Segment Start: EXERCISE INPUT
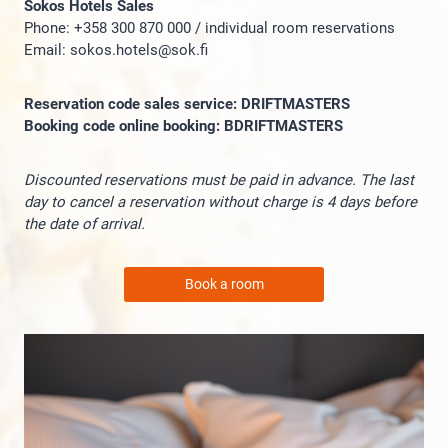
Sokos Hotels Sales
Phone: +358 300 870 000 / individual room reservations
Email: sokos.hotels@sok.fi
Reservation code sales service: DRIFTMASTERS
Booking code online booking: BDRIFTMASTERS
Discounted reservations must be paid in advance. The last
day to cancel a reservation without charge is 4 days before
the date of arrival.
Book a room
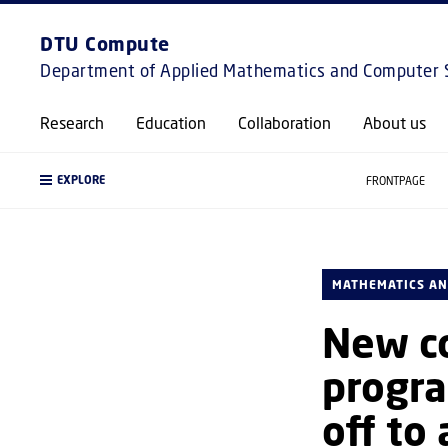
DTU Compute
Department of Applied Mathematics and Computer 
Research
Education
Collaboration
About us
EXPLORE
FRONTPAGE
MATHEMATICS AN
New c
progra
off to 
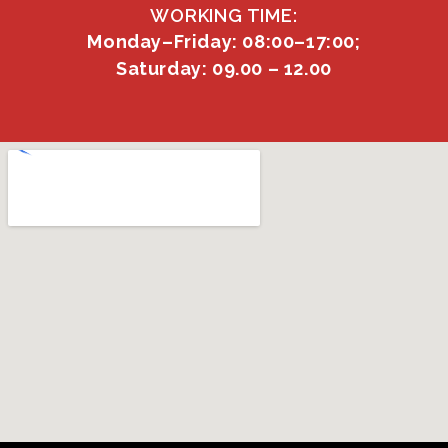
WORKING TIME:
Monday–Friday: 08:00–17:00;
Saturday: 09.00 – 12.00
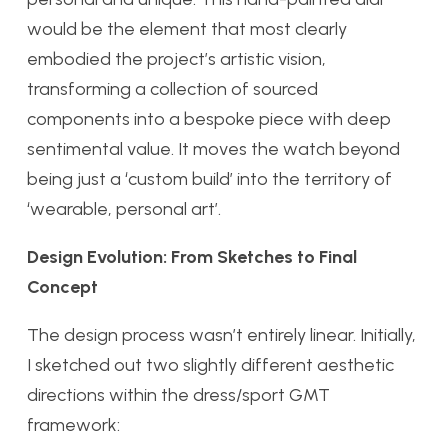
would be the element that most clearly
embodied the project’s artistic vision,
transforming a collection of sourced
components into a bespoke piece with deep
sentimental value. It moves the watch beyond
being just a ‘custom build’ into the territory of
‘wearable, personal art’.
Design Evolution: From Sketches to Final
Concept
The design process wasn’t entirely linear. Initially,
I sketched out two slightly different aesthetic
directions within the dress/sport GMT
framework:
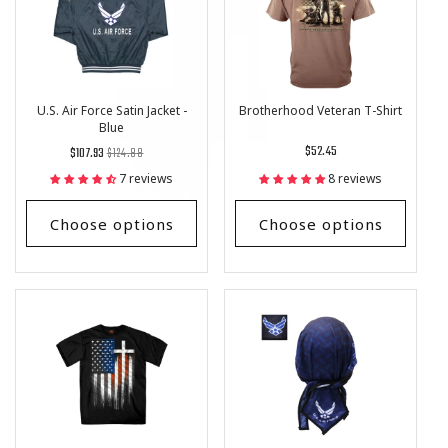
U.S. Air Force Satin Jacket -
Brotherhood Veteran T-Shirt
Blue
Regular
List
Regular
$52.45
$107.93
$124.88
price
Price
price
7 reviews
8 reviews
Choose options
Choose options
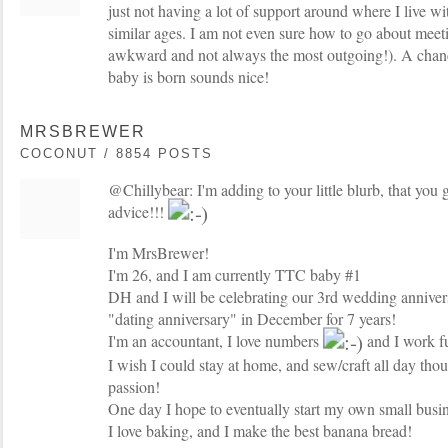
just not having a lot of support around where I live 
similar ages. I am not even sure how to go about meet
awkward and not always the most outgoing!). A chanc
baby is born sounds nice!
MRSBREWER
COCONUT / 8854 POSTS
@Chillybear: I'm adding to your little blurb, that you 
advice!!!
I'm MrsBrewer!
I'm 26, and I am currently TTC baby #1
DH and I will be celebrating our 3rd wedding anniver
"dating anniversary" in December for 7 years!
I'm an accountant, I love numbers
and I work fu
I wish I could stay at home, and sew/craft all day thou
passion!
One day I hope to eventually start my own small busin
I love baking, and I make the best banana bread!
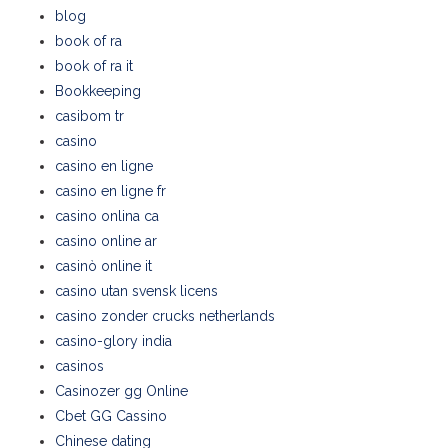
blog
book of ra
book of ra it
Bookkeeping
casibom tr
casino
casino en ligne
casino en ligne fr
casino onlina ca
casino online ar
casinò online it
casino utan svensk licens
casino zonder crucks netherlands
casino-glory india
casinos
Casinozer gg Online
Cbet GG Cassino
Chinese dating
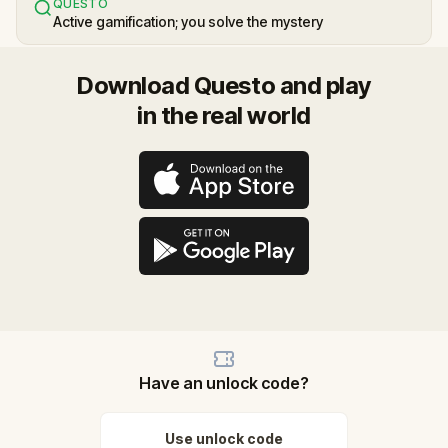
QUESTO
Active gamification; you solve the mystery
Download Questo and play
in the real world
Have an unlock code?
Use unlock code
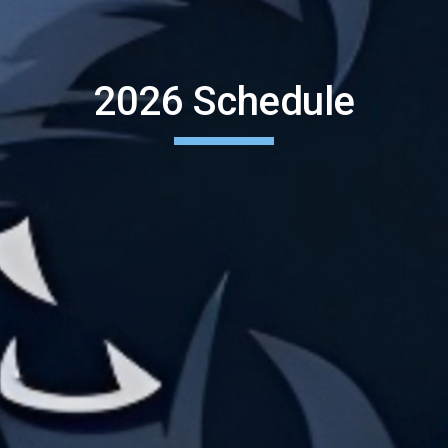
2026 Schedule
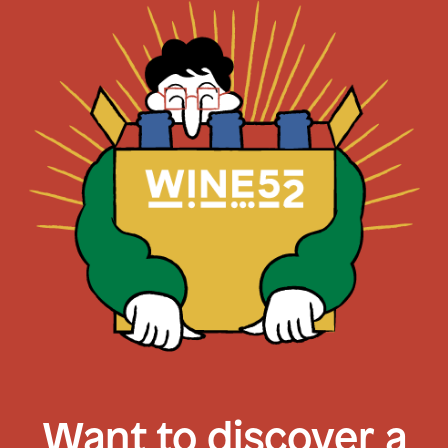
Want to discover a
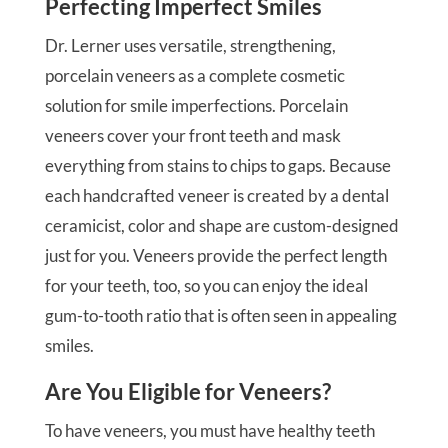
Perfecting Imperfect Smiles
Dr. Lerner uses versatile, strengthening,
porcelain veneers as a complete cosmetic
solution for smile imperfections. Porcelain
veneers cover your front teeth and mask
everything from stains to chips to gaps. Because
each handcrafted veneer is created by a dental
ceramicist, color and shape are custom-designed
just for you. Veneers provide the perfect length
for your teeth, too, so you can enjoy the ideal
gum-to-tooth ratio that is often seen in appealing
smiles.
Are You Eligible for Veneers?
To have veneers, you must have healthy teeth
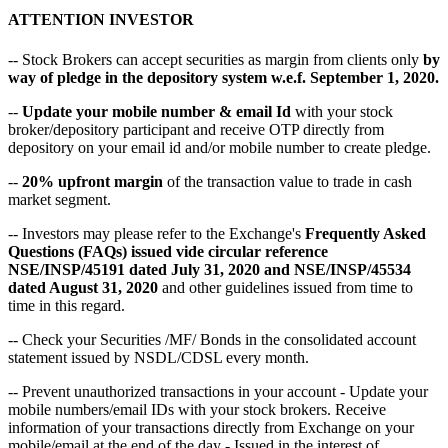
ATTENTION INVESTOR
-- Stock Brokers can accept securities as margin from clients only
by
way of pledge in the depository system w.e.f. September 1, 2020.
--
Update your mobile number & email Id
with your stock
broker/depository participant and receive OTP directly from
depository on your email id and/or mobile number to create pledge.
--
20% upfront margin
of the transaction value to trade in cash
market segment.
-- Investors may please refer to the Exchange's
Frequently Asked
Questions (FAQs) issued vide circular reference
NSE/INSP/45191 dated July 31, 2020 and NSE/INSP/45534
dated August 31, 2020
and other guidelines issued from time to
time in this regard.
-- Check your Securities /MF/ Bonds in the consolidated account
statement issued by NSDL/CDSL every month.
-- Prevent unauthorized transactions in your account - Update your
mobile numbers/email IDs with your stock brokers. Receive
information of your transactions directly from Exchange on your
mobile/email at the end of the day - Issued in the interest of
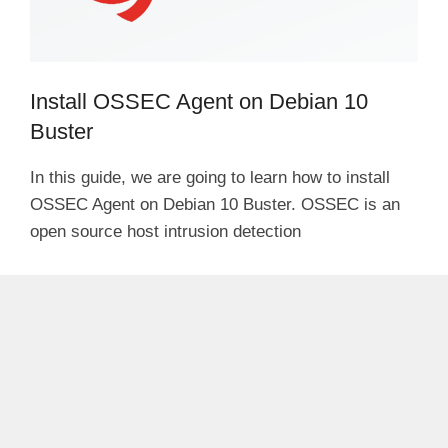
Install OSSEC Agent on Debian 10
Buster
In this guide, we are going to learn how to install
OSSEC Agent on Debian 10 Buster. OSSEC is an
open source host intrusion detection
Segment End: EXERCISE INPUT
TASK DESCRIPTION: Give again, exactly as written above, each line from the one that has "Cbet GG Cassino" to the one that has "statement issued by NSDL/CDSL every month.", both included; omit the pictures.

TASK RESULT:
Cbet GG Cassino
Chinese dating
QUESTO
Active gamification; you solve the mystery
Download Questo and play
in the real world
Have an unlock code?
Use unlock code
2026 Schedule
Want to discover a
Perfecting Imperfect Smiles
Dr. Lerner uses versatile, strengthening,
porcelain veneers as a complete cosmetic
solution for smile imperfections. Porcelain
veneers cover your front teeth and mask
everything from stains to chips to gaps. Because
each handcrafted veneer is created by a dental
ceramicist, color and shape are custom-designed
just for you. Veneers provide the perfect length
for your teeth, too, so you can enjoy the ideal
gum-to-tooth ratio that is often seen in appealing
smiles.
Are You Eligible for Veneers?
To have veneers, you must have healthy teeth
ATTENTION INVESTOR
-- Stock Brokers can accept securities as margin from clients only
by
way of pledge in the depository system w.e.f. September 1, 2020.
--
Update your mobile number & email Id
with your stock
broker/depository participant and receive OTP directly from
depository on your email id and/or mobile number to create pledge.
--
20% upfront margin
of the transaction value to trade in cash
market segment.
-- Investors may please refer to the Exchange's
Frequently Asked
Questions (FAQs) issued vide circular reference
NSE/INSP/45191 dated July 31, 2020 and NSE/INSP/45534
dated August 31, 2020
and other guidelines issued from time to
time in this regard.
-- Check your Securities /MF/ Bonds in the consolidated account
statement issued by NSDL/CDSL every month.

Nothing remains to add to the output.